If you haven't heard by now that 800-pound gorilla Lucent Technologies will buy young, hip Yurie Systems for $1 billion, you missed last week's hottest technology news.

Along with that news is the fact that Jeong Kim, Yurie's founder and chief executive, just became the richest man in Landover, Md. Net worth - in cold, hard cash - is $510 million for the 37-year-old entrepreneur. OK, so that might make him one of the richest people in the country, not just in Landover.

Anyway, an interesting codicil is being written into the deal between Murray Hill, N.J.-based Lucent and Yurie. Kim and three other top executives at Yurie must take part of their cash payment and buy Lucent stock. Why, then, didn't they save themselves some capital gains tax dollars and do a cash/stock deal instead of a cash deal with a reinvestment clause?

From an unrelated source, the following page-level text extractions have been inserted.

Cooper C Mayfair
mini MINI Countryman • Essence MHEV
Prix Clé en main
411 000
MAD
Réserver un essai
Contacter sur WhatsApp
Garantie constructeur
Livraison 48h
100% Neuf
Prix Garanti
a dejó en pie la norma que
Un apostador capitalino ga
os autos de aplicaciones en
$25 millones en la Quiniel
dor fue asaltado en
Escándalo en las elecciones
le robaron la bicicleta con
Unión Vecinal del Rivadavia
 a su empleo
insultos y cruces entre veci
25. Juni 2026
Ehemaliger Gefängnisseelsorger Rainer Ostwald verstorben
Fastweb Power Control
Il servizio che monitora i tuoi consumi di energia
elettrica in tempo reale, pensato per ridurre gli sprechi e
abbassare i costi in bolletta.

Let's take a step back for a moment. There are typically two ways one tech company can pay for another: cash or stock. The cash deal advantages are you have less regulatory hoops to jump through in completing the transaction, and you don't have to worry about the value of cash falling quite as drastically as stock prices. Cash deals can be completed faster because they are less complex than transfers of stock or dilution of stock by creating more of it.

But buying another company with stock has its advantages, too. Only a few huge companies have a rich enough balance sheet to afford to pay $1 billion in cash. Paying with stock is like buying an automobile with your Visa card: You can afford a lot more if you don't have to use greenbacks.

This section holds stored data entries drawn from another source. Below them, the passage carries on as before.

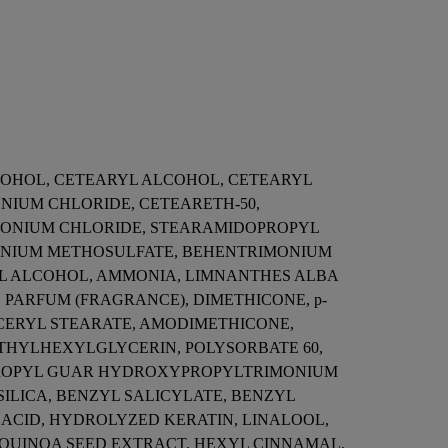
ALCOHOL, CETEARYL ALCOHOL, CETEARYL
IUM CHLORIDE, CETEARETH-50,
MONIUM CHLORIDE, STEARAMIDOPROPYL
ONIUM METHOSULFATE, BEHENTRIMONIUM
YL ALCOHOL, AMMONIA, LIMNANTHES ALBA
, PARFUM (FRAGRANCE), DIMETHICONE, p-
CERYL STEARATE, AMODIMETHICONE,
THYLHEXYLGLYCERIN, POLYSORBATE 60,
YPROPYL GUAR HYDROXYPROPYLTRIMONIUM
LICA, BENZYL SALICYLATE, BENZYL
 ACID, HYDROLYZED KERATIN, LINALOOL,
QUINOA SEED EXTRACT, HEXYL CINNAMAL,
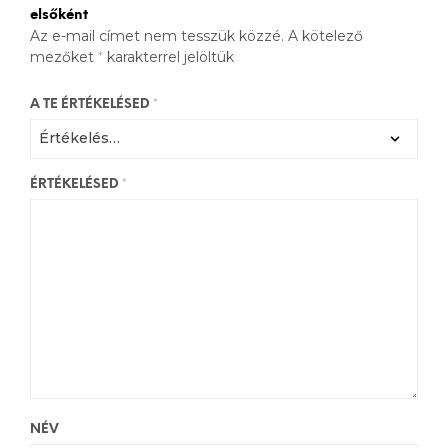
elsőként
Az e-mail címet nem tesszük közzé.
A kötelező
mezőket
*
karakterrel jelöltük
A TE ÉRTÉKELÉSED
*
ÉRTÉKELÉSED
*
NÉV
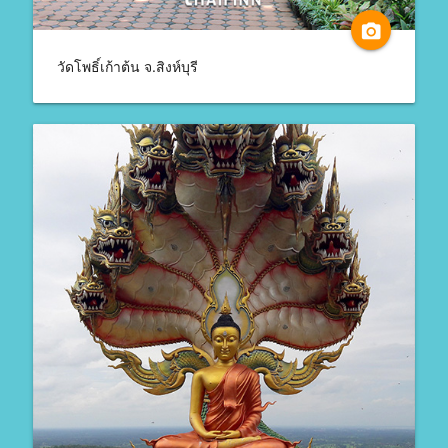
camera_alt
วัดโพธิ์เก้าต้น จ.สิงห์บุรี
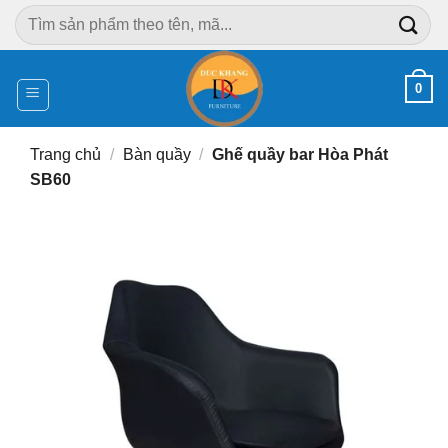
Chuyển
Tìm
đến
kiếm:
nội
dung
0
Trang chủ
/
Bàn quầy
/
Ghế quầy bar Hòa Phát
SB60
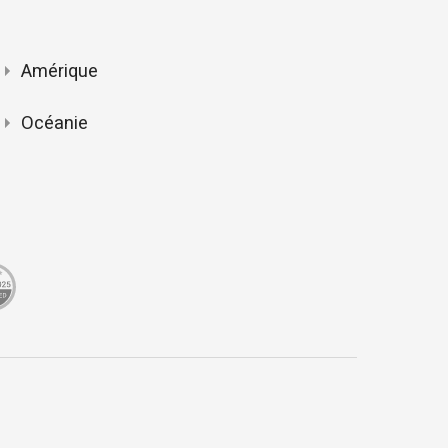
Amérique
Océanie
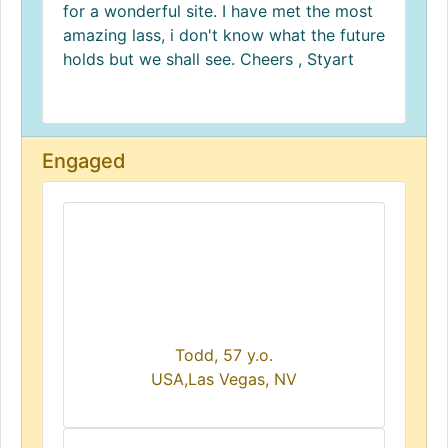
for a wonderful site. I have met the most
amazing lass, i don't know what the future
holds but we shall see. Cheers , Styart
Engaged
Todd, 57 y.o.
USA,Las Vegas, NV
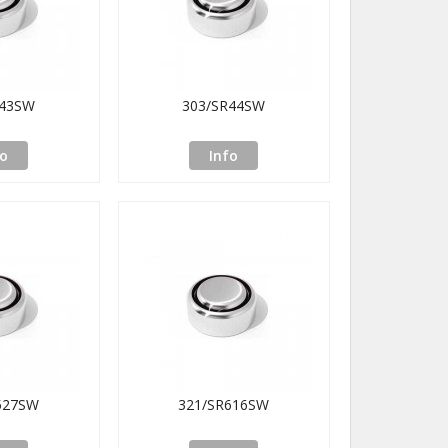
R43SW
303/SR44SW
fo
Info
527SW
321/SR616SW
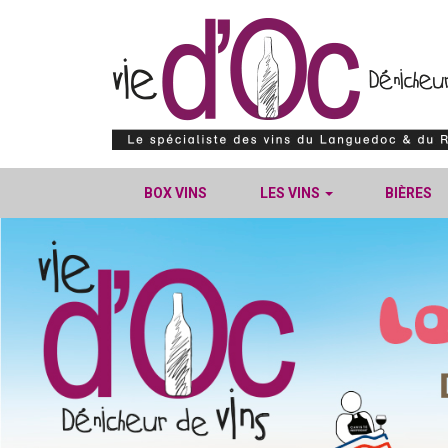
BOX VINS
LES VINS
BIÈRES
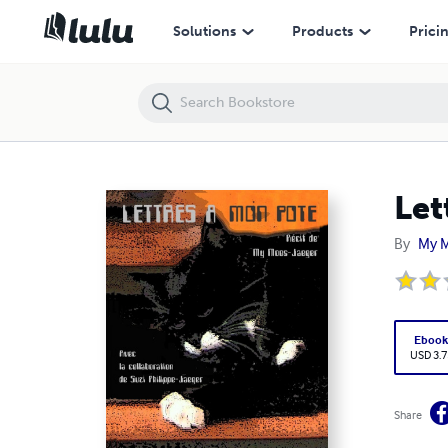
Lettres à mon pote - Les mémoires de Tatache NB
Solutions
Products
Prici
Let
By
My M
Eboo
USD 3.7
Share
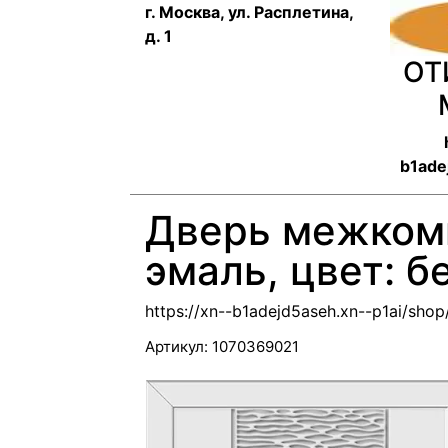
г. Москва, ул. Расплетина,
д. 1
ОТ
b1ade
Дверь межком
эмаль, цвет: б
https://xn--b1adejd5aseh.xn--p1ai/shop
Артикул:
1070369021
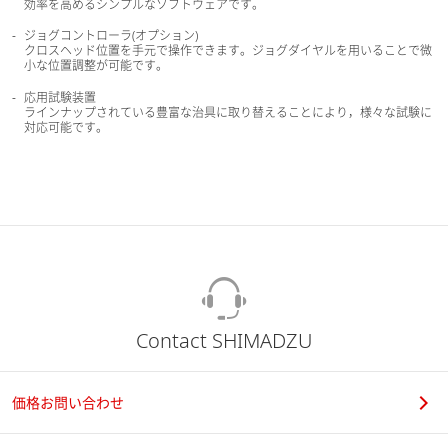
効率を高めるシンプルなソフトウェアです。
ジョグコントローラ(オプション)
クロスヘッド位置を手元で操作できます。ジョグダイヤルを用いることで微
小な位置調整が可能です。
応用試験装置
ラインナップされている豊富な治具に取り替えることにより，様々な試験に
対応可能です。
Contact SHIMADZU
価格お問い合わせ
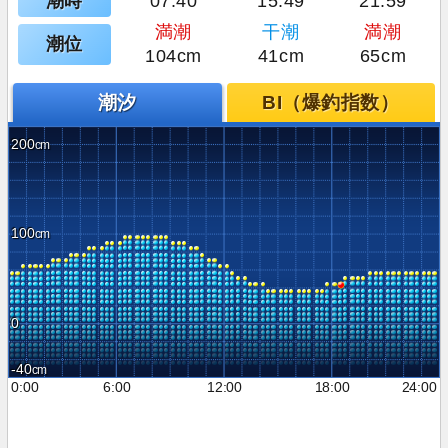
潮時
07:40
15:49
21:59
満潮
干潮
満潮
潮位
104cm
41cm
65cm
潮汐
BI（爆釣指数）
200
100
0
-40
0:00
6:00
12:00
18:00
24:00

Plus - and this is the kicker - if you pay the acquirees with your company's stock, they will work a lot harder for you, trying to appreciate that stock value. They have a vested interest in your company.

Back to Lucent and Yurie.

Everyone is cheering Kim and his fellow executives for getting a great price for Yurie: $1 billion for a 6-year-old company that generated $51 million in revenue last year.

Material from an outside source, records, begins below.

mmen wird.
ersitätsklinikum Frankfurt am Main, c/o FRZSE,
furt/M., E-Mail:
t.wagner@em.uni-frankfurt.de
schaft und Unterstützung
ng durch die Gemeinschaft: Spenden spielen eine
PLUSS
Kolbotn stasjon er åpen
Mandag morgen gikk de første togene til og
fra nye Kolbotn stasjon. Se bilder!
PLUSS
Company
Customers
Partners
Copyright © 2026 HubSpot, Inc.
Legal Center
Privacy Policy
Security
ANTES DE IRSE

Sure, Kim and his colleagues deserve a lot of credit. They made a very valuable something out of nothing. But Lucent gets to have its cake and eat it, too. Lucent can close the deal quickly with a cash purchase and also get Yurie's vested interest with a reinvestment clause.

Asked for details on the reinvestment clause, Bill O'Shea, president of Lucent's Data Networking Systems group, would only say that it involved Kim and three other top managers. "We have a strong stock and a strong cash position," he said. "We wanted to get this [deal] done as quickly as possible."

He went on to say that the two companies only started talking less than one month before the deal was announced. The deal should close this month. Elapsed time: less than two months.

Both O'Shea and Kim declined to comment on how much money the Yurie executives would have to invest in Lucent. Kim only said: "It shows we are on the same side."

However, there are a couple of drawbacks to this deal from Yurie's perspective.

Most importantly is the tax issue. If paid in stock, Kim and his fellow executives would not owe any taxes until they sold that stock. But with cash, they owe the capital gains taxes this year, not to mention future capital gains on their new Lucent stock investment.

Also, if you have to buy a stock, you usually want to do so when it is undervalued. Not that Lucent's stock price will never appreciate from its May 1 close of $75.06. But the stock is trading at an all-time high, having shot up more than 80 percent in the past four months alone. Just this week, Barron's labeled Lucent as one of the most overpriced stocks on the market.

At least one analyst, Philip Sirlin of Schroder & Co. in New York, has downgraded his rating on Lucent from "buy" to "hold."

Granted, Kim and his cohorts are sitting on mounds of cash but taxes and investment stipulations will take a big bite.